* Mayor Emanuel refused to say earlier this month whether he’d push to raise Chicago’s minimum wage if the state raises its minimum wage. Yesterday, he changed his tune…
Mayor Rahm Emanuel said Tuesday that he would push aldermen to raise Chicago’s minimum wage to $13 an hour no matter what Springfield lawmakers do on the issue this year.
Previously, the mayor had declined to say whether the city would move ahead with its own higher minimum wage even if state lawmakers raised the statewide minimum wage to $10 after the November election.
“Illinois should do it, and when Illinois does it, we’re going to take the steps necessary to get us to the $13 here in the city of Chicago, because it’s relevant to making sure work pays and making sure people can afford to live in the city of Chicago,” Emanuel said at a news conference about Chicago public high school graduation rates.
“I’m committed … to seeing an increase in the minimum wage so people can afford to live in Chicago.
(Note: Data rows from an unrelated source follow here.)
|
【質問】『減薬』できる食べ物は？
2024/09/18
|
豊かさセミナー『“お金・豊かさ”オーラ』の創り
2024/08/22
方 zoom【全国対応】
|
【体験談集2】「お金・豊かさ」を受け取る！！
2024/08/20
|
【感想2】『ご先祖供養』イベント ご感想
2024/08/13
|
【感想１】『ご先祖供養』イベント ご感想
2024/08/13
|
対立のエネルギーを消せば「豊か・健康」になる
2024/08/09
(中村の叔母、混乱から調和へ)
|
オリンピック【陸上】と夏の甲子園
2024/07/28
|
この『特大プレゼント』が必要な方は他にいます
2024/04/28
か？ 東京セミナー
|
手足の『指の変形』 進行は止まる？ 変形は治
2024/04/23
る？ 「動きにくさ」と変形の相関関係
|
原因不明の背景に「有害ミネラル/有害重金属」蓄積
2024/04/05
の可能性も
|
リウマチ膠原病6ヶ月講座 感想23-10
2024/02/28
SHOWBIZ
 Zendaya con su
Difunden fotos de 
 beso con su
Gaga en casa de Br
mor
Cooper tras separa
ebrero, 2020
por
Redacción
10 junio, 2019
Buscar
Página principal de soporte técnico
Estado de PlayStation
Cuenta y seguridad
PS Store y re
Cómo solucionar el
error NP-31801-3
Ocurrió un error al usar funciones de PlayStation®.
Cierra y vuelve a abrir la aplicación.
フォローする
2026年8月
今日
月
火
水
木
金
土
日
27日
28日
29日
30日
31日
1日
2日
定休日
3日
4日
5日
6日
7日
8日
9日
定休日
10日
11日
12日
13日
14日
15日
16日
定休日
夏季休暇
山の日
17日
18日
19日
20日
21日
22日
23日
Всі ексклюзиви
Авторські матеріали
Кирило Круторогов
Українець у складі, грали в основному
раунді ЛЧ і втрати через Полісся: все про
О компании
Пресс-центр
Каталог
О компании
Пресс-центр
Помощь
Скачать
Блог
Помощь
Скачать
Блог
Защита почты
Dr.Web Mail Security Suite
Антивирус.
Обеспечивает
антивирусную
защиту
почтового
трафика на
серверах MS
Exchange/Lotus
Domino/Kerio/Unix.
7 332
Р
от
And more importantly than living in Chicago, which is very important to me, is making sure that, if you work, a child is not raised in poverty.”
One day after joining Quinn and Vice-President Joe Biden at a roundtable on the minimum wage issue, Emanuel noted that 400,000 Chicagoans, “mainly mothers,” stand to benefit from a $13-an-hour minimum wage that would help them “meet their obligations” to their children.
* Meanwhile, Voices for Illinois Children has released a report supporting a hike in the minimum wage…
Raising the minimum wage to at least $10.10 an hour would benefit an estimated 1.1 million Illinois workers — over 20 percent of Illinois’ workforce — and nearly one in five Illinois children (about 583,000) who have a parent who would earn higher wages. On average, parents who would benefit from an increase are responsible for a majority of their families’ income. Raising the minimum wage would boost total family income, helping these families who work hard and struggle to get by on low wages the afford basic necessities.
Children in families with enough income to cover basic necessities are healthier, have more success in school, and earn more as adults. In contrast, children whose families struggle economically are more likely to experience harmful levels of stress, more likely to struggle in school, and more likely to have health problems than their peers. By raising the minimum wage, more working families would be able to meet their children’s basic needs, reducing the adverse effects of poverty on child well-being. […]
Workers who would benefit include both those who currently earn between $8.25 and $10.10 an hour (over 700,000 men and women), as well as those who currently earn a wage at or slightly above $10.10 an hour (about 400,000 workers). Many in the latter group would benefit because employers often raise wages in order to maintain a “wage ladder” for different job levels, economists have found. Of workers who would benefit, 56 percent are women, and a majority is at least 30 years old. Over 50 percent of benefiting workers work full-time (at least 35 hours a week), and nearly half have at least some college experience
* Dot points…
• 86 percent are at least 20 years old, and about 35 percent are at least 40 years old,
• more than one third are married, and about one in four have children, and
• almost 90 percent have at least a high school diploma, and 55 percent have at least some college education.
The report also cites studies which purport to show that minimum wage increases aren’t job killers.